What to work on: In the records that follow, find each line containing "werkdagen" and copy it.

Records from a data collection
****************************************
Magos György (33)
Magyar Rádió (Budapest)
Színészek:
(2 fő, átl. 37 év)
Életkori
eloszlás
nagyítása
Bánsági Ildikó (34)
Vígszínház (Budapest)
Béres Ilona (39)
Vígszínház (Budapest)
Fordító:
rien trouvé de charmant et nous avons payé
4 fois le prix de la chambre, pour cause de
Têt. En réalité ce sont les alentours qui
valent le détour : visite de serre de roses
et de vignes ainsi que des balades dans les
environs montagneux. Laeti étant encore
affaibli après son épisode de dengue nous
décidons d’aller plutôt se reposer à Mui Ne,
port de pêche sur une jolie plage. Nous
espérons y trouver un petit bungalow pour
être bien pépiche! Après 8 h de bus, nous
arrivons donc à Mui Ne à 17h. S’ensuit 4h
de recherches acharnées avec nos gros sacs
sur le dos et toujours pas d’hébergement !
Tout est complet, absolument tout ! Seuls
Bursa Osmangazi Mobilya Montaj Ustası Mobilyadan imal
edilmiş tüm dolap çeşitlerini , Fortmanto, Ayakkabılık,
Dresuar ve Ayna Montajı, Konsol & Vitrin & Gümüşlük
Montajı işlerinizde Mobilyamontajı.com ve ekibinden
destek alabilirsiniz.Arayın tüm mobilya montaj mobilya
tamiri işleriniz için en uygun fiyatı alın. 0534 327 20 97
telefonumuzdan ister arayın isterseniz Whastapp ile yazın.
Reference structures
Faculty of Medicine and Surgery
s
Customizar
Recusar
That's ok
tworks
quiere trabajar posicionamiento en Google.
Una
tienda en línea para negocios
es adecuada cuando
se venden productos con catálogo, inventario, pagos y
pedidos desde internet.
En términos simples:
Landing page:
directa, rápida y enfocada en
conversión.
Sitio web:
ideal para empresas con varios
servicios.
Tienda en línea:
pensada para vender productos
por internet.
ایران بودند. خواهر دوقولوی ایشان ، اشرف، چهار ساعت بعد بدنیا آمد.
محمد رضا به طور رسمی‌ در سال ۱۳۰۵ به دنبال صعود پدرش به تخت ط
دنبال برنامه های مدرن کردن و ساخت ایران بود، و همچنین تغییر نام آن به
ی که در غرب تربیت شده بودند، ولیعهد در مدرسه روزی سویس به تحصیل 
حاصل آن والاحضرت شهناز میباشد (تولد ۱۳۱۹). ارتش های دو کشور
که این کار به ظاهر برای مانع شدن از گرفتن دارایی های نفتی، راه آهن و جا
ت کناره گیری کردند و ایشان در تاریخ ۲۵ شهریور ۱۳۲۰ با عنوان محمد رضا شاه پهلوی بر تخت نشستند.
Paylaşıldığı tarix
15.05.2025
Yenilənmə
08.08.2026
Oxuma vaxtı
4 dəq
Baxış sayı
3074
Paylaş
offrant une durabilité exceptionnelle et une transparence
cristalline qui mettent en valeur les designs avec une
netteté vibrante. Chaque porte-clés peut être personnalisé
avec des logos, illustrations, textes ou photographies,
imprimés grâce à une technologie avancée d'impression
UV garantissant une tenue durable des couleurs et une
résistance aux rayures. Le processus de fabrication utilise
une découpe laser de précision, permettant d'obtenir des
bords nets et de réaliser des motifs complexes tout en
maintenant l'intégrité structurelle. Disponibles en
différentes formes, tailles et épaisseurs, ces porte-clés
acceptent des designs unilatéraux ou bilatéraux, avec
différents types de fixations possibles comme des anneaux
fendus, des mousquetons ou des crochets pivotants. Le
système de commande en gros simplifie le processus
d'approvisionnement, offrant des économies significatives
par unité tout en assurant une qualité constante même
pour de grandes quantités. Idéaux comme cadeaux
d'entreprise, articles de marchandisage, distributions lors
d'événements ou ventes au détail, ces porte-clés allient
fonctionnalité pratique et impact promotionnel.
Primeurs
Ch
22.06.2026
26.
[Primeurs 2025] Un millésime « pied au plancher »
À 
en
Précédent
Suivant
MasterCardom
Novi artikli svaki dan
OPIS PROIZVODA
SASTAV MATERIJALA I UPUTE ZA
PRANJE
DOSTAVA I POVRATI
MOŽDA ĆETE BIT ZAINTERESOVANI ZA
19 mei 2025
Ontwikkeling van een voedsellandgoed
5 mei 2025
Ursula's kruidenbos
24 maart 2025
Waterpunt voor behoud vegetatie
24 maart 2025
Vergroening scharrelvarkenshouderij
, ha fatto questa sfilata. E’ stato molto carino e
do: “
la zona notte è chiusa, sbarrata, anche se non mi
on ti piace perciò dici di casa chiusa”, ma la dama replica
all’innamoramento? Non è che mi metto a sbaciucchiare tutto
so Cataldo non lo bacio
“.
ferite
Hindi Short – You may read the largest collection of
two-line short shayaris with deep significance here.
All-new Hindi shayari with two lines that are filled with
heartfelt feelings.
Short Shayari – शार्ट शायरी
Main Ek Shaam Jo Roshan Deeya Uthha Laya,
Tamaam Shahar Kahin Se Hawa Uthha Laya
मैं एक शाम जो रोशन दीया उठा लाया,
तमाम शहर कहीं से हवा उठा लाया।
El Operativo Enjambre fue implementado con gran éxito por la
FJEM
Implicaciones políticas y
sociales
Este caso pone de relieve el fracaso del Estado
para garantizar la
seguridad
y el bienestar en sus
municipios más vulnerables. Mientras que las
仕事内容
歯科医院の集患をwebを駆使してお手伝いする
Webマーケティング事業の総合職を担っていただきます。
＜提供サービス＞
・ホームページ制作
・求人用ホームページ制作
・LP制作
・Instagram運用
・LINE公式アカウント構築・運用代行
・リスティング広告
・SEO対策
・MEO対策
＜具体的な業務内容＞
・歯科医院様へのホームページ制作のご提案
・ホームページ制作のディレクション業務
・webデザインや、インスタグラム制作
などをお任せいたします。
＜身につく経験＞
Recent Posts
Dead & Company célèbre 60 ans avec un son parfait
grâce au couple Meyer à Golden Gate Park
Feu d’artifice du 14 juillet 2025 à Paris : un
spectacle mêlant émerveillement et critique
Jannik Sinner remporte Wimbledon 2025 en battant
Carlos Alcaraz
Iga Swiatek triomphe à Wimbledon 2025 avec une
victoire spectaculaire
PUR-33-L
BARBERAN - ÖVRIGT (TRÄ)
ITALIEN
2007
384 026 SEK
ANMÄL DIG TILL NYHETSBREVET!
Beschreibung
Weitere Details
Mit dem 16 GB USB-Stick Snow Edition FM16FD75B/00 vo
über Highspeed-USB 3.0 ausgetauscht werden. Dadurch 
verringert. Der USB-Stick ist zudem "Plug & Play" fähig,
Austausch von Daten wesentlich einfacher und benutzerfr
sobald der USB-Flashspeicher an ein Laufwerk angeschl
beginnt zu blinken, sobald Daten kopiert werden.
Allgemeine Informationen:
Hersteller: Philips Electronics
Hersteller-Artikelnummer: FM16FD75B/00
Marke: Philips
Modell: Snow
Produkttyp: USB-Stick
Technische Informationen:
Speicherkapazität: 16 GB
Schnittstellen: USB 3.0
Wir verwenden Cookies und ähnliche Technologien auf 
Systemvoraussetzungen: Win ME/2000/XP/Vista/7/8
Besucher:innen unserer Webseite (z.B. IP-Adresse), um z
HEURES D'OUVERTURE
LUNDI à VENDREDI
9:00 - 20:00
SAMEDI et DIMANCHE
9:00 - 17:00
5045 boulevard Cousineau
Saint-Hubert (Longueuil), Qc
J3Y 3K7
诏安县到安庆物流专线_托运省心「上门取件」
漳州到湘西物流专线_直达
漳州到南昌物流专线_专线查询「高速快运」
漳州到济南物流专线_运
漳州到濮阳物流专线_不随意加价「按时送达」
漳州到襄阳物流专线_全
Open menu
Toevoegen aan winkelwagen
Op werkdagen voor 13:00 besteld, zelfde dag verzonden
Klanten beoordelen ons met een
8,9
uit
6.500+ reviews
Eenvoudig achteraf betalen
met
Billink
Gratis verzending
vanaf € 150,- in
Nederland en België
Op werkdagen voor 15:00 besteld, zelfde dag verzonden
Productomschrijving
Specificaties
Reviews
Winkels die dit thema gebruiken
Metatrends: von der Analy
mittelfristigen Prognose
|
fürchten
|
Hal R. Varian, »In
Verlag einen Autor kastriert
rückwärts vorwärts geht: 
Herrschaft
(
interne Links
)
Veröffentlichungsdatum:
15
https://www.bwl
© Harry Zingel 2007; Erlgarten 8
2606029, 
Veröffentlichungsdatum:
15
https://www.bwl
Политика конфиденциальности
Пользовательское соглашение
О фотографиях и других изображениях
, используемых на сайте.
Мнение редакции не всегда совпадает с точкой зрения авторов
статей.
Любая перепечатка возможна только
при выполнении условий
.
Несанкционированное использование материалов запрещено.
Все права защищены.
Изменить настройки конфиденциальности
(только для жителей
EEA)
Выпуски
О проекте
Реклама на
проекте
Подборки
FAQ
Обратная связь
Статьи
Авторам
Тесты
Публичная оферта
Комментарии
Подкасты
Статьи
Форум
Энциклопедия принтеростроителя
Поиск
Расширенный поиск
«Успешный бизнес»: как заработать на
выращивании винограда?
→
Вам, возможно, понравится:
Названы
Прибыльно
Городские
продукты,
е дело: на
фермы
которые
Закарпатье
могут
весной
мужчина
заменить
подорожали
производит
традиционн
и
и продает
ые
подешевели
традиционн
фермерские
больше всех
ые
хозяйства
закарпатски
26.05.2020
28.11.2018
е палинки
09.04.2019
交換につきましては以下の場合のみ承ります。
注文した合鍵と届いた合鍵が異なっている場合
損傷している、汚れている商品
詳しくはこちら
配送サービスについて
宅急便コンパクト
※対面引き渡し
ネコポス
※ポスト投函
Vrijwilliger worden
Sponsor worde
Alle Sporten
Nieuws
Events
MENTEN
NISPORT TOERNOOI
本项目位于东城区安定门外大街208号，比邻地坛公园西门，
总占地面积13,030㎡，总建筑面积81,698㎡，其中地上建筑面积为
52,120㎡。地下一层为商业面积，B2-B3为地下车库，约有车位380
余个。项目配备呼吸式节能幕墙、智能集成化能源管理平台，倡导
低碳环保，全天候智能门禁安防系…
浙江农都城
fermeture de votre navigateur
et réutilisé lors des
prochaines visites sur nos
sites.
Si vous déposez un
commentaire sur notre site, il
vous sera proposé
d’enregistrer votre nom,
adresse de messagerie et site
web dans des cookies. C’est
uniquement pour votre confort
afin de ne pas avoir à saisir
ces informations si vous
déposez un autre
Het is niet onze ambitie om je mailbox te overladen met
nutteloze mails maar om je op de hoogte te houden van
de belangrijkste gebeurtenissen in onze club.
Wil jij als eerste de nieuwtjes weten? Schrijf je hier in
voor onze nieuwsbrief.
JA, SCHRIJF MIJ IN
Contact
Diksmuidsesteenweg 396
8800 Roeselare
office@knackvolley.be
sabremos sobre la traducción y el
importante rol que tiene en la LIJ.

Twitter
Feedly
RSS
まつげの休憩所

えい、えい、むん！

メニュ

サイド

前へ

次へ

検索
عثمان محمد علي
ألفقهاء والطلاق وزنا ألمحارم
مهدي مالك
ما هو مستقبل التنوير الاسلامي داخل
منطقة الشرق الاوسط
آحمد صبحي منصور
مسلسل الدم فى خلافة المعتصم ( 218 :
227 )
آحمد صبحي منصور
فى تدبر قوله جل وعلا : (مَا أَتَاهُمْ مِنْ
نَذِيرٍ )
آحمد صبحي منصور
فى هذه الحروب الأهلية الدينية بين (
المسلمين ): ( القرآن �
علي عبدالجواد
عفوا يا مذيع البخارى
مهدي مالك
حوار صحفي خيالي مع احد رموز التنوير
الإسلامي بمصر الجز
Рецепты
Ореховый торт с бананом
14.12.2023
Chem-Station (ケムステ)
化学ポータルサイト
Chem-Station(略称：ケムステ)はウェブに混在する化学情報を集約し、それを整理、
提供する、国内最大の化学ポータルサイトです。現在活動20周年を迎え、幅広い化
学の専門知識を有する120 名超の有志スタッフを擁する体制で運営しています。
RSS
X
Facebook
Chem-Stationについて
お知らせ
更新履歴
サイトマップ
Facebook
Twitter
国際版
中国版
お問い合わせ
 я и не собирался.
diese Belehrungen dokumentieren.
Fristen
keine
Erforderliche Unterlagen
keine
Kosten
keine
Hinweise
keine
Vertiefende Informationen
****************************************
Result below:
Op werkdagen voor 13:00 besteld, zelfde dag verzonden
Op werkdagen voor 15:00 besteld, zelfde dag verzonden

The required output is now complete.